Methods: This systematic review (SR) examines the relationship between vitamin D and the reduction of cancer risk and mortality, and the mechanisms involved in cancer prevention. This SR followed the PRISMA and PICOS guidelines and synthesized evidence from relevant studies.

Results: Beyond genomic actions via calcitriol [1,25(OH)2D]-receptor interactions, vitamin D exerts cancer-protective effects through mitigating inflammation, autocrine, paracrine, and membrane signaling. The findings reveal a strong inverse relationship between serum 25(OH)D levels and the incidence, metastasis, and mortality of several cancer types, including colon, gastric, rectal, breast, endometrial, bladder, esophageal, gallbladder, ovarian, pancreatic, renal, vulvar cancers, and both Hodgkin’s and non-Hodgkin’s lymphomas. While 25(OH)D levels of around 20 ng/mL suffice for musculoskeletal health, maintaining levels above 40 ng/mL (100 nmol/L: range, 40–80 ng/mL) significantly lowers cancer risks and mortality.

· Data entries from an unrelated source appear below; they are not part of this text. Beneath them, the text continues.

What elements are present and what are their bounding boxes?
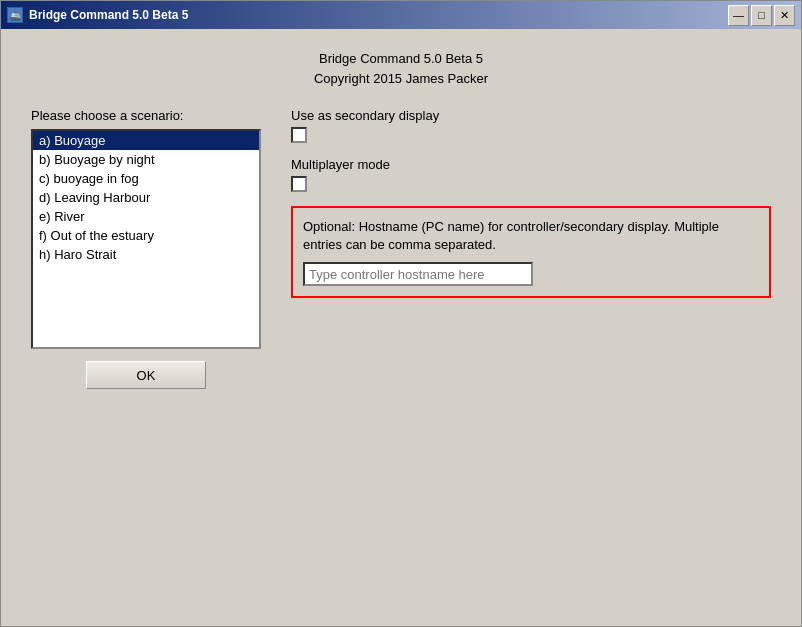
scenario-item-d[interactable]: d) Leaving Harbour [33,188,259,207]
close-button[interactable]: ✕ [774,5,795,26]
main-area: Please choose a scenario: a) Buoyageb) B… [31,108,771,606]
app-title-line1: Bridge Command 5.0 Beta 5 [31,49,771,69]
content-area: Bridge Command 5.0 Beta 5 Copyright 2015… [1,29,801,626]
scenario-item-c[interactable]: c) buoyage in fog [33,169,259,188]
secondary-display-label: Use as secondary display [291,108,771,123]
scenario-item-b[interactable]: b) Buoyage by night [33,150,259,169]
ok-btn-container: OK [31,361,261,389]
multiplayer-label: Multiplayer mode [291,157,771,172]
multiplayer-checkbox-wrapper [291,176,771,192]
title-bar: 🚢 Bridge Command 5.0 Beta 5 — □ ✕ [1,1,801,29]
scenario-list[interactable]: a) Buoyageb) Buoyage by nightc) buoyage … [31,129,261,349]
secondary-display-checkbox-wrapper [291,127,771,143]
hostname-box: Optional: Hostname (PC name) for control… [291,206,771,298]
scenario-item-h[interactable]: h) Haro Strait [33,245,259,264]
minimize-button[interactable]: — [728,5,749,26]
multiplayer-option: Multiplayer mode [291,157,771,192]
multiplayer-checkbox[interactable] [291,176,307,192]
app-header: Bridge Command 5.0 Beta 5 Copyright 2015… [31,49,771,88]
app-copyright-line2: Copyright 2015 James Packer [31,69,771,89]
window-title: Bridge Command 5.0 Beta 5 [29,8,188,22]
hostname-label: Optional: Hostname (PC name) for control… [303,218,759,254]
title-bar-left: 🚢 Bridge Command 5.0 Beta 5 [7,7,188,23]
secondary-display-checkbox[interactable] [291,127,307,143]
window-controls: — □ ✕ [728,5,795,26]
hostname-input[interactable] [303,262,533,286]
scenario-label: Please choose a scenario: [31,108,261,123]
main-window: 🚢 Bridge Command 5.0 Beta 5 — □ ✕ Bridge… [0,0,802,627]
app-icon: 🚢 [7,7,23,23]
scenario-item-f[interactable]: f) Out of the estuary [33,226,259,245]
secondary-display-option: Use as secondary display [291,108,771,143]
scenario-item-a[interactable]: a) Buoyage [33,131,259,150]
right-panel: Use as secondary display Multiplayer mod… [291,108,771,606]
scenario-item-e[interactable]: e) River [33,207,259,226]
ok-button[interactable]: OK [86,361,206,389]
maximize-button[interactable]: □ [751,5,772,26]
left-panel: Please choose a scenario: a) Buoyageb) B… [31,108,261,606]
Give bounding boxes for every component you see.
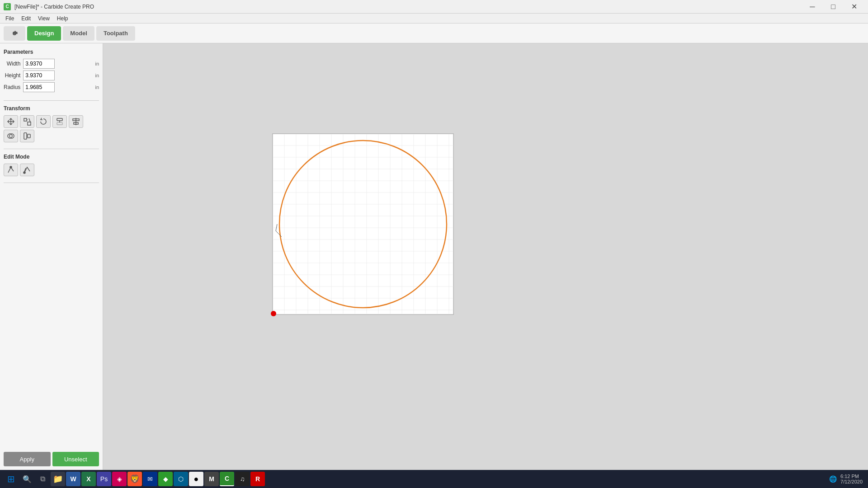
svg-rect-7 [57, 122, 62, 125]
parameters-title: Parameters [4, 49, 99, 55]
taskbar: ⊞ 🔍 ⧉ 📁 W X Ps ◈ 🦁 ✉ ◆ ⬡ ● M C ♫ R 🌐 6:1… [0, 470, 868, 488]
close-button[interactable]: ✕ [844, 0, 864, 14]
file-explorer-app[interactable]: 📁 [51, 472, 65, 486]
app-icon: C [4, 3, 11, 10]
transform-grid [4, 115, 99, 142]
task-view-button[interactable]: ⧉ [35, 472, 50, 486]
app-unknown2[interactable]: ◆ [158, 472, 173, 486]
height-unit: in [95, 73, 99, 78]
menu-view[interactable]: View [34, 14, 53, 23]
menu-help[interactable]: Help [53, 14, 72, 23]
menubar: File Edit View Help [0, 14, 868, 23]
svg-rect-15 [28, 134, 30, 138]
svg-rect-6 [57, 118, 62, 121]
move-btn[interactable] [4, 115, 18, 128]
model-button[interactable]: Model [63, 26, 94, 41]
radius-input[interactable] [23, 82, 55, 92]
app-unknown4[interactable]: M [204, 472, 219, 486]
carbide-app[interactable]: C [220, 472, 234, 486]
taskbar-datetime: 6:12 PM 7/12/2020 [840, 474, 863, 484]
chrome-app[interactable]: ● [189, 472, 203, 486]
canvas-svg [103, 43, 868, 470]
main-toolbar: Design Model Toolpath [0, 23, 868, 43]
parameters-grid: Width in Height in Radius in [4, 59, 99, 92]
unselect-button[interactable]: Unselect [52, 452, 99, 466]
contour-btn[interactable] [20, 164, 34, 176]
svg-rect-3 [28, 122, 31, 125]
window-title: [NewFile]* - Carbide Create PRO [14, 4, 94, 10]
height-label: Height [4, 72, 20, 79]
left-panel: Parameters Width in Height in Radius in … [0, 43, 103, 470]
svg-rect-14 [24, 133, 27, 139]
menu-edit[interactable]: Edit [18, 14, 34, 23]
width-input[interactable] [23, 59, 55, 69]
titlebar-left: C [NewFile]* - Carbide Create PRO [4, 3, 94, 10]
taskbar-right: 🌐 6:12 PM 7/12/2020 [829, 474, 865, 484]
edit-mode-title: Edit Mode [4, 154, 99, 160]
maximize-button[interactable]: □ [823, 0, 844, 14]
svg-point-17 [24, 172, 25, 174]
divider-2 [4, 149, 99, 149]
radius-label: Radius [4, 84, 20, 90]
app-unknown1[interactable]: ◈ [112, 472, 127, 486]
transform-title: Transform [4, 105, 99, 112]
svg-rect-19 [273, 134, 453, 314]
excel-app[interactable]: X [81, 472, 96, 486]
app-unknown5[interactable]: R [250, 472, 265, 486]
design-button[interactable]: Design [27, 26, 61, 41]
app-unknown3[interactable]: ⬡ [174, 472, 188, 486]
toolpath-button[interactable]: Toolpath [96, 26, 135, 41]
width-label: Width [4, 61, 20, 67]
minimize-button[interactable]: ─ [802, 0, 823, 14]
photoshop-app[interactable]: Ps [97, 472, 111, 486]
weld-btn[interactable] [20, 130, 34, 142]
height-input[interactable] [23, 70, 55, 80]
node-edit-btn[interactable] [4, 164, 18, 176]
window-controls: ─ □ ✕ [802, 0, 864, 14]
network-icon: 🌐 [829, 475, 837, 483]
music-app[interactable]: ♫ [235, 472, 250, 486]
edit-mode-grid [4, 164, 99, 176]
start-button[interactable]: ⊞ [3, 471, 19, 487]
taskbar-time: 6:12 PM [840, 474, 863, 479]
svg-point-16 [10, 166, 12, 168]
apply-button[interactable]: Apply [4, 452, 51, 466]
settings-button[interactable] [4, 26, 25, 41]
brave-browser-app[interactable]: 🦁 [127, 472, 142, 486]
search-button[interactable]: 🔍 [20, 472, 34, 486]
scale-btn[interactable] [20, 115, 34, 128]
boolean-btn[interactable] [4, 130, 18, 142]
titlebar: C [NewFile]* - Carbide Create PRO ─ □ ✕ [0, 0, 868, 14]
taskbar-date: 7/12/2020 [840, 479, 863, 484]
action-buttons: Apply Unselect [4, 448, 99, 466]
width-unit: in [95, 61, 99, 66]
divider-3 [4, 183, 99, 183]
align-btn[interactable] [69, 115, 83, 128]
flip-v-btn[interactable] [52, 115, 67, 128]
svg-point-51 [271, 311, 276, 316]
rotate-btn[interactable] [36, 115, 51, 128]
svg-rect-2 [24, 118, 27, 121]
svg-line-5 [29, 118, 30, 122]
menu-file[interactable]: File [2, 14, 18, 23]
canvas-area[interactable] [103, 43, 868, 470]
main-layout: Parameters Width in Height in Radius in … [0, 43, 868, 470]
radius-unit: in [95, 84, 99, 90]
word-app[interactable]: W [66, 472, 80, 486]
divider-1 [4, 100, 99, 101]
mail-app[interactable]: ✉ [143, 472, 157, 486]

Conclusions: While many observational studies support vitamin D’s protective role in incidents and deaths from cancer, some recent mega-RCTs have failed to demonstrate this. The latter is primarily due to critical study design flaws, like recruiting vitamin D sufficient subjects, inadequate dosing, short durations, and biased designs in nutrient supplementation studies. Consequently, conclusions from these cannot be relied upon. Well-designed, adequately powered clinical trials using appropriate methodologies, sufficient vitamin D3 doses, and extended durations consistently demonstrate that proper supplementation significantly reduces cancer risk and markedly lowers cancer mortality.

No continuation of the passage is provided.